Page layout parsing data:
□ □ □ □

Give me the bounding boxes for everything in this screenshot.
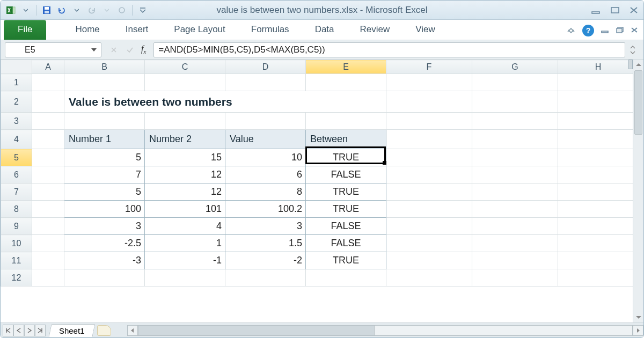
cell[interactable]: 15 [145,149,225,166]
cell[interactable]: 12 [145,166,225,183]
excel-app-icon[interactable] [5,4,17,16]
cell[interactable]: 10 [225,149,306,166]
cell[interactable]: FALSE [306,218,386,235]
scroll-down-icon[interactable] [633,312,643,322]
cell[interactable]: -2.5 [64,235,145,252]
sheet-tab-active[interactable]: Sheet1 [48,324,95,337]
row-header[interactable]: 7 [1,183,32,201]
table-header[interactable]: Value [225,130,306,149]
row-header[interactable]: 4 [1,130,32,149]
workbook-restore-icon[interactable] [616,26,624,35]
undo-dropdown-icon[interactable] [71,4,83,16]
touch-mode-icon[interactable] [116,4,128,16]
tab-formulas[interactable]: Formulas [238,19,302,40]
cell[interactable]: 6 [225,166,306,183]
sheet-nav-prev-icon[interactable] [13,325,24,336]
cell[interactable]: 100 [64,201,145,218]
insert-function-icon[interactable]: fx [138,44,149,55]
cell[interactable]: 1.5 [225,235,306,252]
ribbon-collapse-icon[interactable] [566,26,576,35]
cell[interactable]: 101 [145,201,225,218]
cell[interactable]: -2 [225,252,306,269]
sheet-nav-last-icon[interactable] [35,325,46,336]
scroll-right-icon[interactable] [633,325,643,336]
scrollbar-track[interactable] [633,70,643,312]
row-header[interactable]: 1 [1,74,32,91]
col-header-B[interactable]: B [64,60,145,74]
col-header-D[interactable]: D [225,60,306,74]
sheet-nav-first-icon[interactable] [3,325,13,336]
cell[interactable]: FALSE [306,166,386,183]
sheet-title-cell[interactable]: Value is between two numbers [64,91,386,113]
minimize-icon[interactable] [591,6,601,14]
col-header-E[interactable]: E [306,60,386,74]
scrollbar-thumb[interactable] [138,326,375,335]
row-header[interactable]: 5 [1,149,32,166]
cell[interactable]: TRUE [306,201,386,218]
save-icon[interactable] [41,4,53,16]
redo-icon[interactable] [86,4,98,16]
workbook-minimize-icon[interactable] [601,26,609,35]
undo-icon[interactable] [56,4,68,16]
cell[interactable]: FALSE [306,235,386,252]
row-header[interactable]: 12 [1,269,32,286]
redo-dropdown-icon[interactable] [101,4,113,16]
worksheet-grid[interactable]: A B C D E F G H 1 2 Value is between two… [1,60,633,322]
cell[interactable]: TRUE [306,183,386,201]
cell[interactable]: 1 [145,235,225,252]
scroll-left-icon[interactable] [127,325,138,336]
tab-view[interactable]: View [402,19,448,40]
tab-page-layout[interactable]: Page Layout [161,19,238,40]
expand-formula-bar-icon[interactable] [630,45,639,55]
col-header-H[interactable]: H [558,60,633,74]
split-handle[interactable] [628,60,633,69]
select-all-corner[interactable] [1,60,32,74]
name-box-dropdown-icon[interactable] [89,45,99,55]
maximize-icon[interactable] [610,6,620,14]
cell[interactable]: 7 [64,166,145,183]
sheet-nav-next-icon[interactable] [24,325,35,336]
cell[interactable]: -1 [145,252,225,269]
cell[interactable]: 5 [64,183,145,201]
table-header[interactable]: Number 2 [145,130,225,149]
vertical-scrollbar[interactable] [633,60,643,322]
table-header[interactable]: Between [306,130,386,149]
file-tab[interactable]: File [4,20,46,40]
tab-review[interactable]: Review [347,19,403,40]
col-header-C[interactable]: C [145,60,225,74]
customize-qat-icon[interactable] [137,4,149,16]
workbook-close-icon[interactable] [631,26,638,35]
col-header-A[interactable]: A [32,60,64,74]
close-icon[interactable] [630,6,638,14]
tab-home[interactable]: Home [62,19,112,40]
cell[interactable]: 100.2 [225,201,306,218]
cancel-formula-icon[interactable] [106,42,122,57]
cell-selected[interactable]: TRUE [306,149,386,166]
scrollbar-track[interactable] [138,325,633,336]
scroll-up-icon[interactable] [633,60,643,70]
scrollbar-thumb[interactable] [634,70,642,135]
row-header[interactable]: 2 [1,91,32,113]
row-header[interactable]: 11 [1,252,32,269]
cell[interactable]: 8 [225,183,306,201]
qat-dropdown-icon[interactable] [20,4,32,16]
cell[interactable]: 3 [225,218,306,235]
cell[interactable]: 4 [145,218,225,235]
col-header-G[interactable]: G [472,60,558,74]
tab-data[interactable]: Data [302,19,347,40]
table-header[interactable]: Number 1 [64,130,145,149]
enter-formula-icon[interactable] [122,42,138,57]
row-header[interactable]: 3 [1,113,32,130]
cell[interactable]: 3 [64,218,145,235]
row-header[interactable]: 6 [1,166,32,183]
row-header[interactable]: 10 [1,235,32,252]
cell[interactable]: TRUE [306,252,386,269]
name-box[interactable]: E5 [5,42,101,57]
help-icon[interactable]: ? [582,25,594,36]
horizontal-scrollbar[interactable] [127,325,643,336]
cell[interactable]: 12 [145,183,225,201]
row-header[interactable]: 8 [1,201,32,218]
tab-insert[interactable]: Insert [113,19,162,40]
col-header-F[interactable]: F [386,60,472,74]
formula-input[interactable]: =AND(D5>MIN(B5,C5),D5<MAX(B5,C5)) [153,42,625,57]
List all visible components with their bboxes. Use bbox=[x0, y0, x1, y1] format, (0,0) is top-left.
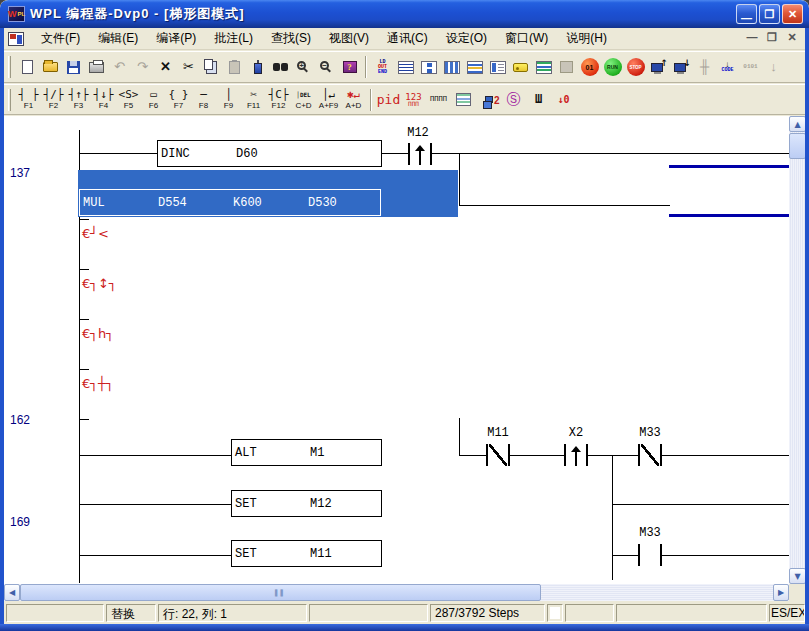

□ □ □ □

Please filter the entries above down to the lines holding "thumb" and copy them.

__THE ANSWER__.
scrollbar-thumb[interactable] [138,326,375,335]
scrollbar-thumb[interactable] [634,70,642,135]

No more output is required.